La directrice de la programmation musicale de l’OSM, Marianne Perron, explique: «La démocratisation de la musique classique, c’est carrément à la base de la fondation de l’orchestre, et c’était le premier objectif de Wilfrid-Pelletier lorsqu’il en a accepté la direction. Les premiers moyens utilisés, ça a été les matinées symphoniques pour les jeunes et les concerts dans les parcs. Cet été, c’est 70 000 personnes qui ont assisté aux concerts de l’OSM gratuitement!» Ajoutons d’ailleurs que plus de 30 000 personnes – un record – ont assisté au concert que donnait l’OSM (avec 10 pianistes!) au Parc olympique en août dernier. Marianne Perron poursuit: «L’OSM donne aussi des activités gratuites, des retransmissions extérieures et des journées portes ouvertes en ouverture de saison, mais on garde toujours en tête que les gens ont droit dans tous les cas à des prestations du meilleur niveau et on cherche toujours à éviter la facilité.» On s’en rend bien compte en constatant que le premier concert de la série OSM éclaté, donné en octobre 2010, offrait des musiques de Pierre Boulez, Gustav Mahler et Thomas Fehlmann.
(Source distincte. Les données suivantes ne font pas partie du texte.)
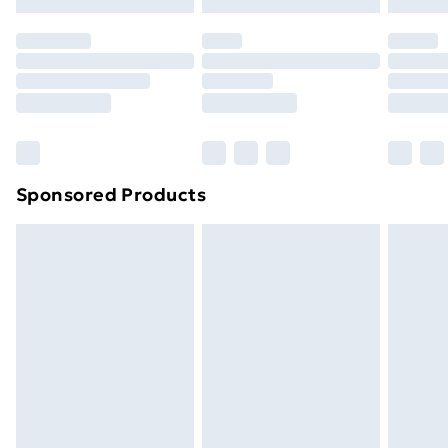
Click
here
to view our full Returns Policy.
Sponsored Products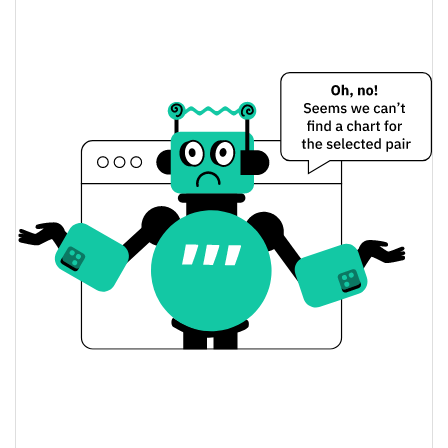
$0.000082856503 /
Yesterday's Low / High
$0.000084184532
$0.000082856503 /
Yesterday's Open / Close
$0.000084184532
1.74%
Yesterday's Change
$946.64734
Yesterday's Volume
RefundYourSOL Price History
$0.000075568 /
7d Low / 7d High
$0.000085248037
$0.000079927242 /
30d Low / 30d High
$0.000085248037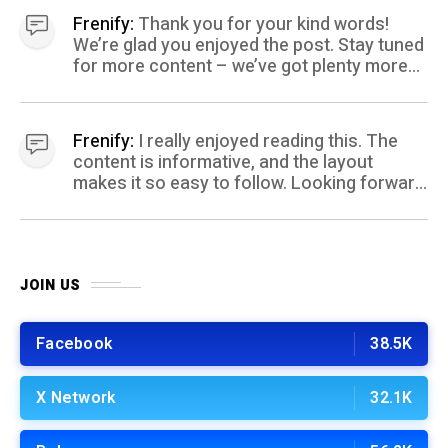
Frenify:
Thank you for your kind words!
We’re glad you enjoyed the post. Stay tuned
for more content – we’ve got plenty more
coming your way.
Frenify:
I really enjoyed reading this. The
content is informative, and the layout
makes it so easy to follow. Looking forward
to more posts like this! Keep up the great
work!
JOIN US
Facebook
38.5K
X Network
32.1K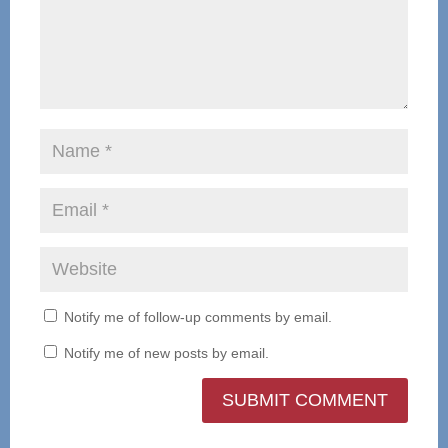
Notify me of follow-up comments by email.
Notify me of new posts by email.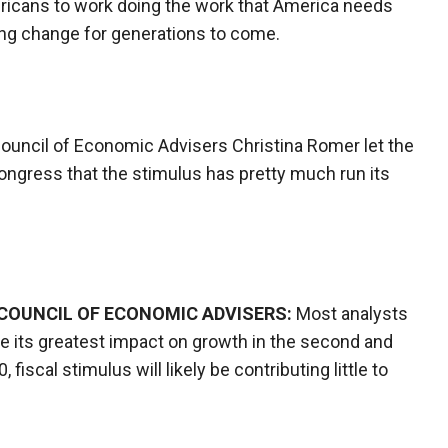
mericans to work doing the work that America needs
ting change for generations to come.
Council of Economic Advisers Christina Romer let the
ongress that the stimulus has pretty much run its
COUNCIL OF ECONOMIC ADVISERS:
Most analysts
ave its greatest impact on growth in the second and
fiscal stimulus will likely be contributing little to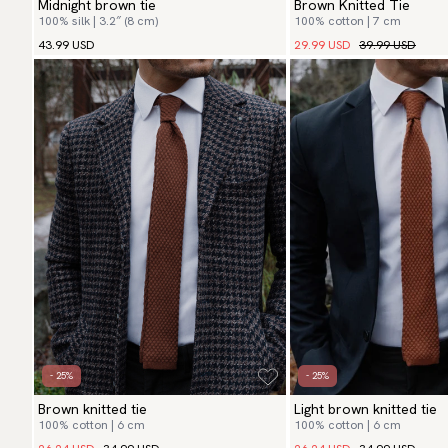
Midnight brown tie
Brown Knitted Tie
100% silk | 3.2″ (8 cm)
100% cotton | 7 cm
29.99 USD
39.99 USD
43.99 USD
- 25%
- 25%
Brown knitted tie
Light brown knitted tie
100% cotton | 6 cm
100% cotton | 6 cm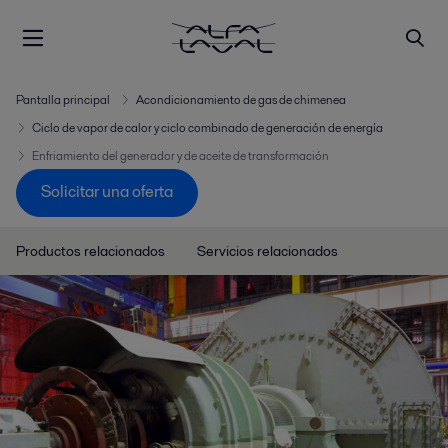
Pantalla principal
Acondicionamiento de gas de chimenea
Ciclo de vapor de calor y ciclo combinado de generación de energía
Enfriamiento del generador y de aceite de transformación
Solicitar una oferta
Productos relacionados
Servicios relacionados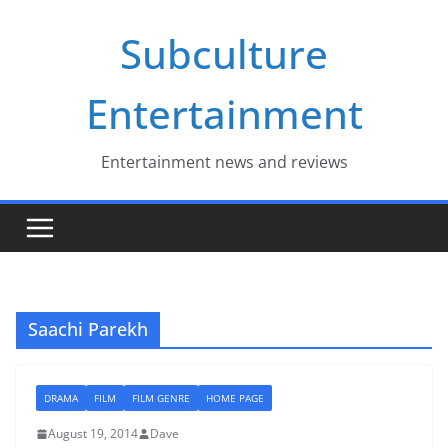
Skip
Subculture
to
content
Entertainment
Entertainment news and reviews
Saachi Parekh
DRAMA
FILM
FILM GENRE
HOME PAGE
August 19, 2014
Dave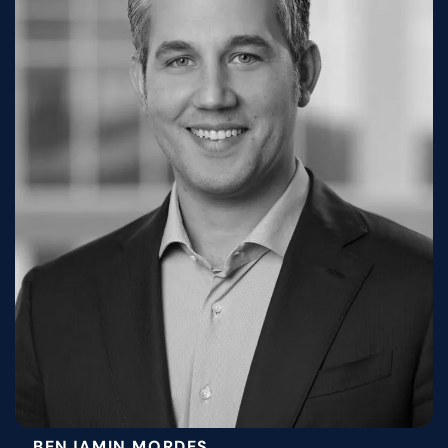
BENJAMIN MORDES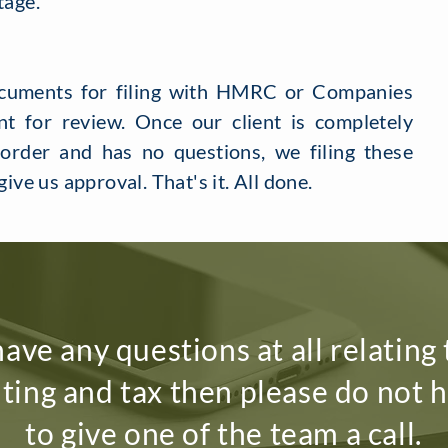
tage.
ocuments for filing with HMRC or Companies
t for review. Once our client is completely
 order and has no questions, we filing these
give us approval. That's it. All done.
have any questions at all relating
ting and tax then please do not h
to give one of the team a call.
L’Orchestre Métropolitain, qui donne chaque année de nombreux concerts en tournée dans l’île de Montréal, est aussi un joueur important de ce processus continuel visant à rapprocher le public et l’orchestre; joint par courriel, son directeur artistique Yannick Nézet-Séguin commente la situation: «La démocratisation de la musique classique passe par l’accessibilité et l’éducation, qui sont au cœur de la mission de l’Orchestre Métropolitain. Toute l’année, l’OM va à la rencontre des gens là où ils sont, dans les écoles et dans les arrondissements et grâce à des prix abordables, l’assistance ne cesse d’augmenter.» L’orchestre est également l’un des piliers de la série des Concerts populaires de Montréal, comme le rappelle le chef: «Les concerts d’été de l’Orchestre Métropolitain offrent une programmation variée et un peu plus populaire, mais sans jamais compromettre la qualité d’exécution. La démocratisation se fait surtout par la passion et l’engagement envers la musique classique, partagés et communiqués par les musiciens, les chefs ainsi que toute l’équipe de l’Orchestre Métropolitain.»
Frank Zappa mêlait avec bonheur la pop, le jazz, la musique classique et quoi encore! Ça donne un mélange assez corsé, comme le souligne Kent Nagano: «C’est une musique qui réclame beaucoup de temps de répétition et de bonnes conditions d’exécution. Si on veut la jouer, il faut être sérieux! Mais si vous jouez exactement ce qui est écrit, ça sonnera comme Frank Zappa voulait l’entendre.» Pour peu que l’on connaisse le chef et Zappa, on sait que ça devrait sonner pas trop mal!